Focusing on Spain’s economic situation, he articulated the immediate effects of rising energy prices on inflation, emphasizing the lag between inflationary indicators and overall economic growth. Despite initial strong macroeconomic indicators, de Guindos cautioned that forthcoming data would likely reveal substantial impacts from external conflicts on investor confidence and economic sentiment.

When prompted about the perceived optimism of the Spanish government, he recognized the importance of maintaining a positive outlook in governance but noted the pressing need for substantive measures to address the budget deficit and broader economic challenges. He pointed out Spain’s stable financial system and competitive economy as essential strengths, while also acknowledging that these advantages would be tested by global market shifts.

Commenting on transatlantic dynamics, particularly influenced by former U.S. President Donald Trump’s policies, he reflected on a fundamental shift in cooperative frameworks between Europe and the United States. This shift entails reassessing European independence, particularly in defense and technology sectors. “The old paradigm of cooperation is fading. The new political climate calls for Europe to strengthen its autonomy and tackle challenges collaboratively,” de Guindos stated, signaling a critical introspection for European unity in evolving geopolitical contexts.

He addressed the ongoing discourse surrounding Europe’s financial structures and the potential for euro bonds in the wake of joint initiatives like the Next Generation EU program. He emphasized pragmatic approaches to joint financing, particularly regarding defense, suggesting that collective efforts are key to navigating future challenges.

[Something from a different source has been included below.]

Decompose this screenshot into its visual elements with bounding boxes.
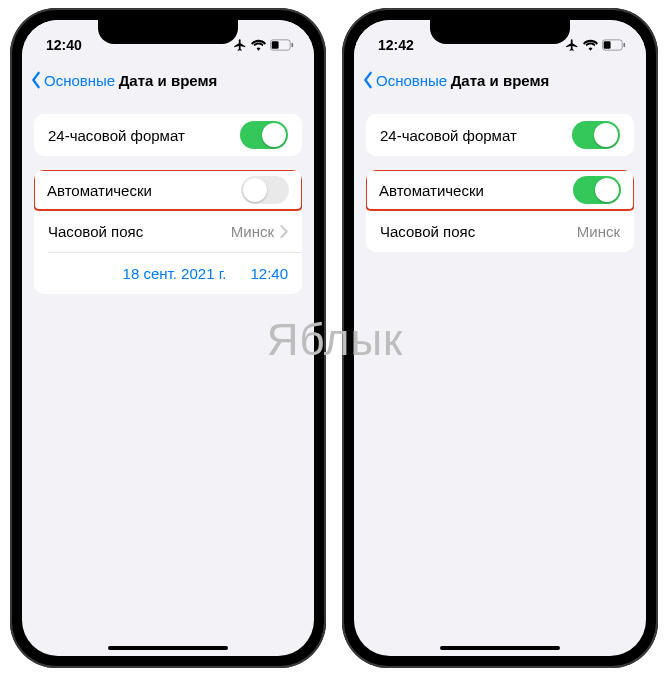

On the subject of European banking consolidation, de Guindos commented on the complexities underlying cross-border mergers, citing political nationalism as a substantial barrier to integration. He highlighted the necessity for a unified banking jurisdiction within the euro area, where capital flows unrestrictedly, advocating for cooperative strategies to facilitate industry consolidation.

With changes approaching within the ECB’s Executive Board, he expressed hope for Spain to secure a representative seat, stressing the importance of Spain’s participation in shaping monetary policy aligned with its status as a significant eurozone economy. He acknowledged the intricacies of the selection process for leadership roles within the ECB and the political consideration that shapes such appointments.

Lastly, he articulated his thoughts on the current immigration discourse in Spain, affirming the necessity of immigration for economic vitality while advocating for structured processes to mitigate negative political repercussions. He underscored the importance of addressing housing and public service costs associated with immigration, suggesting that a cohesive strategy is vital to prevent the rise of populist sentiments detrimental to social stability.

As de Guindos prepares for the transition from his role at the ECB, he transitions to academic pursuits focused on European political economy, indicating a departure from political engagements and a commitment to furthering economic discourse through education.